There’s also the question of what happens after 10 years. For example, consider an oil field that has enough reserves to be producing oil well beyond the 10-year period for which it enjoys ECT protection. “After the 10-year period, a government can decide to take over the oil field and hand over its operations to state-owned oil companies and continue pumping oil and emissions well into the future. It’s a question of [potentially] millions of euros,” Jarrett explained. And so, Jarrett added, there must be some clause in the modernised ECT to ensure that states cannot unduly benefit from carve outs for fossil fuel protections and takeovers are only a step to eventual phaseout of fossil fuel investments. 
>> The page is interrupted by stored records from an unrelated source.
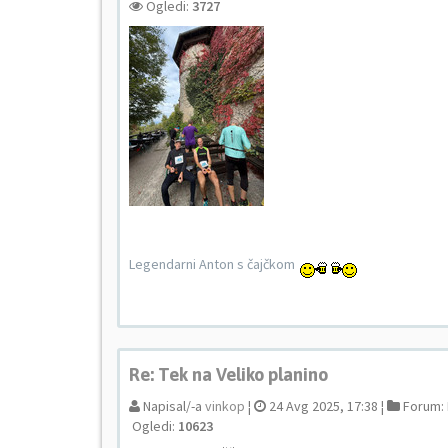
Ogledi:
3727
Legendarni Anton s čajčkom
Re: Tek na Veliko planino
Napisal/-a
vinkop
¦
24 Avg 2025, 17:38 ¦
Forum:
Ogledi:
10623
Pays to note it remains unclear whether other ECT parties with significant fossil fuel investments like Kazakhstan, Armenia and Azerbaijan have also agreed to carve out protections for fossil fuel investments, even if it is after 10 years like the EU and the UK But it’s quite likely, Schaugg said, that more than a third of contracting parties to the ECT could continue protecting fossil fuel investments “indefinitely.” 
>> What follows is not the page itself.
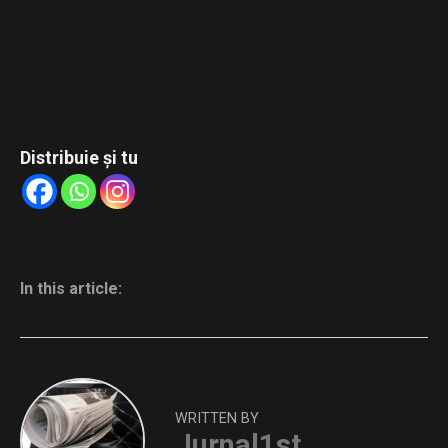
Distribuie și tu
In this article:
WRITTEN BY
Jurnal1st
As a suggestion beyond reformation of the treaty, Schaugg pointed to possibilities of a coordinated exit from the ECT. “If countries in the EU and the UK withdraw from the treaty and also make the survival clause inapplicable among themselves, it could create a snowball effect,” he said, noting how ECT is “not a requirement for a clean energy future.” 

The snowball effect though is a political one. Strictly legally speaking, Jarrett said, in order to change the content of any part of the ECT, including the survival clause, all contracting states must agree to such a change. Suffice to say, this is easier said than done.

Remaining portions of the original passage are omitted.